### PROMPT
Nothing in the entries below may be altered; print them as they stand.

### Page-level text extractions

————

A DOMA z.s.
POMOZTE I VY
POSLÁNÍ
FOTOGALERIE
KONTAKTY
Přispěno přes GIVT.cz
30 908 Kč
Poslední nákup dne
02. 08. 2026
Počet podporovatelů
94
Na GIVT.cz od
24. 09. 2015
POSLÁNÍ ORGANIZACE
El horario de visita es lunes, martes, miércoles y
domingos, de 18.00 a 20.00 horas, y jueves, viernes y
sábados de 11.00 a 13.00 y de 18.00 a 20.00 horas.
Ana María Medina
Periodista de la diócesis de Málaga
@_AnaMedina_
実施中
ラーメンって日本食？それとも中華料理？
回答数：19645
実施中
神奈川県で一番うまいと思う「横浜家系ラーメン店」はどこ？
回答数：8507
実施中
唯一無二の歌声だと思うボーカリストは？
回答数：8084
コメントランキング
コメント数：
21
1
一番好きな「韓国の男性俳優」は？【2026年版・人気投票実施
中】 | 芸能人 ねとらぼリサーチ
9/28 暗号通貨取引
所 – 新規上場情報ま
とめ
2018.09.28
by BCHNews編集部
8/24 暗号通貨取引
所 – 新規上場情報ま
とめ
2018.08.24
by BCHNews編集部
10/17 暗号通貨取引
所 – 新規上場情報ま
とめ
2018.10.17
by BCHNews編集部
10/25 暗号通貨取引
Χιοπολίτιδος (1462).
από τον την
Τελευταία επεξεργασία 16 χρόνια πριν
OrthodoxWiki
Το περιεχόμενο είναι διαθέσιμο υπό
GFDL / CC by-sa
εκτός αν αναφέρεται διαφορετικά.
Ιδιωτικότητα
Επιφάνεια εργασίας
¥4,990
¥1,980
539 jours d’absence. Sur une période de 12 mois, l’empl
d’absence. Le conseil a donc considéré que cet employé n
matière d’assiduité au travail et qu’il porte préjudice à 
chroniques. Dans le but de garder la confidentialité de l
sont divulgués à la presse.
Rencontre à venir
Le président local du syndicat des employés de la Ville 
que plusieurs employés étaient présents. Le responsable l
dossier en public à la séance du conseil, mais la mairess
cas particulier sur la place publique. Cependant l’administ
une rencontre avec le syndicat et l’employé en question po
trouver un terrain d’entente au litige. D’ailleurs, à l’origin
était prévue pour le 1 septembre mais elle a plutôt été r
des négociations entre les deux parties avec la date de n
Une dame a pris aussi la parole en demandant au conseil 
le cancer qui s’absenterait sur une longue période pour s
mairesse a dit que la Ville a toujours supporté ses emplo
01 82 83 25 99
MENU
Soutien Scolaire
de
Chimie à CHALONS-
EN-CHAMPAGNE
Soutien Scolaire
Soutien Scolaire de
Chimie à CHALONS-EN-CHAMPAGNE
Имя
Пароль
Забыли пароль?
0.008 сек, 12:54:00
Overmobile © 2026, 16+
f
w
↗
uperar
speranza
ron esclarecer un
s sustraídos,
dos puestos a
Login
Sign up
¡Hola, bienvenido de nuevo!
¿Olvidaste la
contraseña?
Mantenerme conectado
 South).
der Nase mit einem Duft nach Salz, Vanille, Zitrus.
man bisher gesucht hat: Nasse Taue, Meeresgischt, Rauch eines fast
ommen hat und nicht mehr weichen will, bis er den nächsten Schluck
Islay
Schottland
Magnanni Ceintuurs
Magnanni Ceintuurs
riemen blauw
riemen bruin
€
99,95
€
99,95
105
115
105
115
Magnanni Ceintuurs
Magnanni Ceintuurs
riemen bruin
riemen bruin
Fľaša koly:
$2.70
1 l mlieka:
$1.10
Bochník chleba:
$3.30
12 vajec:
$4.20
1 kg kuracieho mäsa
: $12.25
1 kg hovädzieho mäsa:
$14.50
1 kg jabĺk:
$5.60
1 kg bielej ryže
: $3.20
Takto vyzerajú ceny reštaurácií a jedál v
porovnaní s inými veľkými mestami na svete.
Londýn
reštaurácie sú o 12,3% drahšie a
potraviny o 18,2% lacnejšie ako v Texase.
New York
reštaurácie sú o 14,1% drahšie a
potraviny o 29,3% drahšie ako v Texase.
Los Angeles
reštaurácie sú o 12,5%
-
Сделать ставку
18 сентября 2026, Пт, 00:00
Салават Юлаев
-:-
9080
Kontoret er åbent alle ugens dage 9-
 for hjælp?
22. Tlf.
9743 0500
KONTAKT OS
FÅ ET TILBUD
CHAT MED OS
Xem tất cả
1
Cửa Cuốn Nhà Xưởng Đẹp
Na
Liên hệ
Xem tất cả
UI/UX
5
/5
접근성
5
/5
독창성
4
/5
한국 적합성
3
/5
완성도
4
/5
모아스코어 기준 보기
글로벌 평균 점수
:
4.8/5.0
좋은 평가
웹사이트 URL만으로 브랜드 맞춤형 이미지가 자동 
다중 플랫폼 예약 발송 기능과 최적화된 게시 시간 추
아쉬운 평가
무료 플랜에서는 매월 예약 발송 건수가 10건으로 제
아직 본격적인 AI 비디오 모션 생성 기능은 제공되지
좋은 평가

————

### OUTPUT FOR THIS TASK
A DOMA z.s.
POMOZTE I VY
POSLÁNÍ
FOTOGALERIE
KONTAKTY
Přispěno přes GIVT.cz
30 908 Kč
Poslední nákup dne
02. 08. 2026
Počet podporovatelů
94
Na GIVT.cz od
24. 09. 2015
POSLÁNÍ ORGANIZACE
El horario de visita es lunes, martes, miércoles y
domingos, de 18.00 a 20.00 horas, y jueves, viernes y
sábados de 11.00 a 13.00 y de 18.00 a 20.00 horas.
Ana María Medina
Periodista de la diócesis de Málaga
@_AnaMedina_
実施中
ラーメンって日本食？それとも中華料理？
回答数：19645
実施中
神奈川県で一番うまいと思う「横浜家系ラーメン店」はどこ？
回答数：8507
実施中
唯一無二の歌声だと思うボーカリストは？
回答数：8084
コメントランキング
コメント数：
21
1
一番好きな「韓国の男性俳優」は？【2026年版・人気投票実施
中】 | 芸能人 ねとらぼリサーチ
9/28 暗号通貨取引
所 – 新規上場情報ま
とめ
2018.09.28
by BCHNews編集部
8/24 暗号通貨取引
所 – 新規上場情報ま
とめ
2018.08.24
by BCHNews編集部
10/17 暗号通貨取引
所 – 新規上場情報ま
とめ
2018.10.17
by BCHNews編集部
10/25 暗号通貨取引
Χιοπολίτιδος (1462).
από τον την
Τελευταία επεξεργασία 16 χρόνια πριν
OrthodoxWiki
Το περιεχόμενο είναι διαθέσιμο υπό
GFDL / CC by-sa
εκτός αν αναφέρεται διαφορετικά.
Ιδιωτικότητα
Επιφάνεια εργασίας
¥4,990
¥1,980
539 jours d’absence. Sur une période de 12 mois, l’empl
d’absence. Le conseil a donc considéré que cet employé n
matière d’assiduité au travail et qu’il porte préjudice à 
chroniques. Dans le but de garder la confidentialité de l
sont divulgués à la presse.
Rencontre à venir
Le président local du syndicat des employés de la Ville 
que plusieurs employés étaient présents. Le responsable l
dossier en public à la séance du conseil, mais la mairess
cas particulier sur la place publique. Cependant l’administ
une rencontre avec le syndicat et l’employé en question po
trouver un terrain d’entente au litige. D’ailleurs, à l’origin
était prévue pour le 1 septembre mais elle a plutôt été r
des négociations entre les deux parties avec la date de n
Une dame a pris aussi la parole en demandant au conseil 
le cancer qui s’absenterait sur une longue période pour s
mairesse a dit que la Ville a toujours supporté ses emplo
01 82 83 25 99
MENU
Soutien Scolaire
de
Chimie à CHALONS-
EN-CHAMPAGNE
Soutien Scolaire
Soutien Scolaire de
Chimie à CHALONS-EN-CHAMPAGNE
Имя
Пароль
Забыли пароль?
0.008 сек, 12:54:00
Overmobile © 2026, 16+
f
w
↗
uperar
speranza
ron esclarecer un
s sustraídos,
dos puestos a
Login
Sign up
¡Hola, bienvenido de nuevo!
¿Olvidaste la
contraseña?
Mantenerme conectado
 South).
der Nase mit einem Duft nach Salz, Vanille, Zitrus.
man bisher gesucht hat: Nasse Taue, Meeresgischt, Rauch eines fast
ommen hat und nicht mehr weichen will, bis er den nächsten Schluck
Islay
Schottland
Magnanni Ceintuurs
Magnanni Ceintuurs
riemen blauw
riemen bruin
€
99,95
€
99,95
105
115
105
115
Magnanni Ceintuurs
Magnanni Ceintuurs
riemen bruin
riemen bruin
Fľaša koly:
$2.70
1 l mlieka:
$1.10
Bochník chleba:
$3.30
12 vajec:
$4.20
1 kg kuracieho mäsa
: $12.25
1 kg hovädzieho mäsa:
$14.50
1 kg jabĺk:
$5.60
1 kg bielej ryže
: $3.20
Takto vyzerajú ceny reštaurácií a jedál v
porovnaní s inými veľkými mestami na svete.
Londýn
reštaurácie sú o 12,3% drahšie a
potraviny o 18,2% lacnejšie ako v Texase.
New York
reštaurácie sú o 14,1% drahšie a
potraviny o 29,3% drahšie ako v Texase.
Los Angeles
reštaurácie sú o 12,5%
-
Сделать ставку
18 сентября 2026, Пт, 00:00
Салават Юлаев
-:-
9080
Kontoret er åbent alle ugens dage 9-
 for hjælp?
22. Tlf.
9743 0500
KONTAKT OS
FÅ ET TILBUD
CHAT MED OS
Xem tất cả
1
Cửa Cuốn Nhà Xưởng Đẹp
Na
Liên hệ
Xem tất cả
UI/UX
5
/5
접근성
5
/5
독창성
4
/5
한국 적합성
3
/5
완성도
4
/5
모아스코어 기준 보기
글로벌 평균 점수
:
4.8/5.0
좋은 평가
웹사이트 URL만으로 브랜드 맞춤형 이미지가 자동 
다중 플랫폼 예약 발송 기능과 최적화된 게시 시간 추
아쉬운 평가
무료 플랜에서는 매월 예약 발송 건수가 10건으로 제
아직 본격적인 AI 비디오 모션 생성 기능은 제공되지
좋은 평가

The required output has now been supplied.